L'urbanisation est à l'origine de transformations parfois radicales sur certains cours d'eau. En effet, la ville se construit souvent au dépend de la rivière et en diminue le domaine (Larras J., 1965). Des bras secondaires sont supprimés, les marais et les champs d'inondation disparaissent également car cela permet de gagner de l'espace à bâtir pour que la ville se densifie ou s'étende. On réduit la largeur des cours d'eau en les canalisant et en les endiguant. Les zones régulièrement inondables deviennent des surfaces où les habitations sortent de terre, et les risques d'inondations se multiplient, à cause de l'impossibilité de l'eau de s'évacuer.

La phase ultime est celle de recouvrement des cours d'eau. Il s'agit de l’intervention la plus radicale car elle se traduit par sa disparition totale. Dans certains secteurs de vallées, la mémoire du cours d'eau tend même à s'effacer, on ne sait plus où il passe. Cet aménagement s'est déroulé à la fois en milieu urbain et rural. Ce recouvrement s'est soldé par des bouleversements pour la biodiversité, mais également pour les nappes phréatiques car le recouvrement signifie souvent la mise sous tuyaux, le bétonnage du fond du lit.

La valléeLe Légué n°1
1906-1936
La vallée du Gouët est traversée par le pont ferroviaire de Souzain, qui crée une rupture visuelle avec l'amont. Le fleuve du Gouët a un lit mobile et soumis aux influences de marées dans ce secteur d'embouchure. L'axe de communication longe la berge.

Auteur inconnu © Archives départementales des Côtes d'Armor, fonds 19FI, cote 19FI_391, droits réservés
La valléeLe Légué n°2
1995
Les transformations sont nombreuses et d'ampleur pour le paysage de la vallée. Le Pont de Souzain a été détruit en 1995, redonnant ainsi de la profondeur. Le Gouët a été rectifié, diminuant de moitié sa largeur. Les versants ne sont plus cultivés mais recouverts de friches arborées et de résidences périurbaines. L'arbre semble être devenu le motif paysager prépondérant dans ce paysage en périphérie de Saint-Brieuc..

Auteur inconnu © CAUE 22, droits réservés

L’impact sur les paysages est fort car le cours d'eau autrefois lieu central des vallées et composante essentielle disparaît, ou bien dans une moindre mesure est rétréci.
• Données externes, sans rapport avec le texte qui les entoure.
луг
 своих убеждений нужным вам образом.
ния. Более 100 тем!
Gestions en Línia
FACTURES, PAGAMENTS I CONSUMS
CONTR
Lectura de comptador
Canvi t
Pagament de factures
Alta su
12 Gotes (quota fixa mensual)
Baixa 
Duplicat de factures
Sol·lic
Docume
C'est tout le paysage de la vallée qui s'en trouve bouleversé. Ces actions de modification en profondeur des cours d'eau témoignent également d'une volonté de maîtrise de l'homme sur son milieu, qui malgré tout dans le cas des inondations témoigne de son incapacité à totalement diriger le cours de l'eau.
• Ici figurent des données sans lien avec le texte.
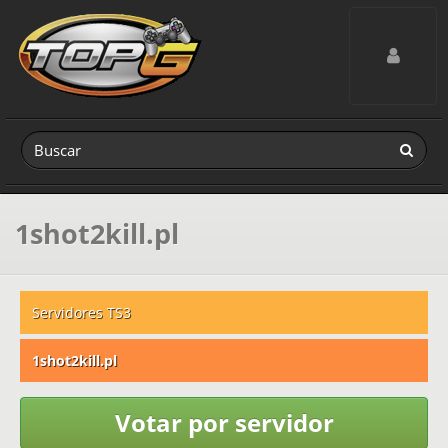
Toggle navig
1shot2kill.pl
Servidores TS3
1shot2kill.pl
Votar por servidor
2012 – La restauration écologique des cours d'eau

Avec la promulgation des lois sur l'eau de 2004 et de 2006 qui ont converti les objectifs de la Directive Cadre sur l'Eau dans le droit français, une nouvelle tendance a vu le jour : celle de la restauration du bon état écologique des cours d'eau. De fait, les aménagements des cours d'eau urbains font l'objet d'une restauration écologique notamment par la suppression des digues et seuils des moulins qui empêchent la continuité et empêchent l'eau d'être libre. Dans le cas des cours d'eau recouverts, des opérations de remise à ciel ouvert ont lieu. Ces « désaménagements » s’accompagnent de travaux lourds et d'une reconstitution totale d'un lit pour le cours d'eau. Mais dans certains cas, ces opérations d'envergure sont impossibles à mener, du fait de l'occupation par du bâti, ou bien de l'impossibilité de récupérer le cours d'eau qui a été enfoui.